Por Elisângela Valença

Entre chorinhos e manhas, o ano letivo para a educação infantil da rede municipal de Aracaju começou nesta segunda-feira (9). Mas o chorinho não foi só da criançada. Pais e mães se queixavam da redução do atendimento nas escolas para as crianças de 2 a 5 anos de idade.

É que a turma desta faixa etária ficava na escola em período integral, manhã e tarde. A partir de hoje, elas ficam até às 11 horas da manhã. “As crianças de 2 e 3 anos ficarão até o meio-dia, porque eles almoçam na escola”, informou Ivanildes Santos, diretora da Escola Municipal de Ensino Infantil Nunes Mendonça, que fica no bairro Coroa do Meio, zona sul de Aracaju.

Na aula inaugural do ano letivo, a diretora explicou aos pais o motivo da mudança. “Infelizmente, não temos cuidadores em número suficiente para manter o período integral, das 7h às 17h. Do jeito que está nosso quadro, não temos como atender. Quando chegarem novos contratados, voltamos ao período integral. Apenas os bebês (até um ano e onze meses) ficarão o dia todo”, justificou, acrescentando que, para este ano, a escola tem duas turmas de 2 anos e três de 3 anos de idade, com uma média de 15 alunos por turma.
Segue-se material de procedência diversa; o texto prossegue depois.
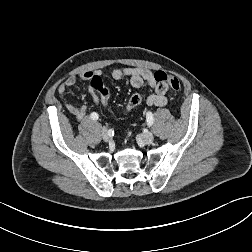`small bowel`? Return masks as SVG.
I'll use <instances>...</instances> for the list:
<instances>
[{"label":"small bowel","mask_w":252,"mask_h":252,"mask_svg":"<svg viewBox=\"0 0 252 252\" xmlns=\"http://www.w3.org/2000/svg\"><path fill=\"white\" fill-rule=\"evenodd\" d=\"M95 75L92 71H85L78 76H71L58 86V93L64 101L66 109L75 117L77 121H82L87 114L85 105L75 106L66 98V91L76 85L78 80L89 81ZM110 75L113 79L119 80L128 77L133 88H140L145 82L153 89V93L148 96L146 103L151 107H161L167 103L168 86L165 83L157 82L154 73L142 67H126L111 70ZM88 92L94 103L99 104V97L92 88L88 86Z\"/></svg>","instance_id":"1"}]
</instances>
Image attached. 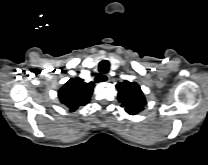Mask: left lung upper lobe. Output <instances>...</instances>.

Segundo Pedro Rocha, assessor de Comunicação da Secretaria Municipal de Educação (Semed), já foi solicitada a terceirização de cuidadores. “Nós precisamos de 200 cuidadores, no mínimo, para normalizar o atendimento nas escolas infantis. “O processo está sendo analisado pela Seplog [Secretaria Municipal de Planejamento e Orçamento] e estamos no aguardo”, garantiu.

Ele disse ainda que o problema não foi resolvido nem com o último concurso. “Convocamos 240, mas apenas 105 compareceram. Destes, apenas 85 ficaram, mas 30 destes já pediram exoneração”, contou. Dentre os motivos destas saídas, está a ilusão. “Muitas pessoas fazem concurso apenas para entrar no serviço público e, quando dá de cara com a realidade do trabalho, como são os casos de cuidador e merendeiro, pedem para sair”, comentou.

Enquanto isso, os pais terão que fazer manobras na rotina para poder trabalhar. A cabeleireira Elizabete Santos Bispo ainda não sabe o que vai fazer. “Por enquanto, minha filha mais velha está de férias, vai ficando com ela. Mas quando as aulas dela começarem, sinceramente, não sei o que fazer, não tenho com quem deixar”, disse.

A situação da auxiliar de cozinha Vanderlúcia da Silva Carvalho de Jesus, é menos complicada. “Meu marido trabalha à noite, mas precisa repousar durante o dia. Vamos fazer um teste, colocando nosso filho pra dormir logo que chegar da escola para que ele possa repousar. Espero que dê certo”, afirmou.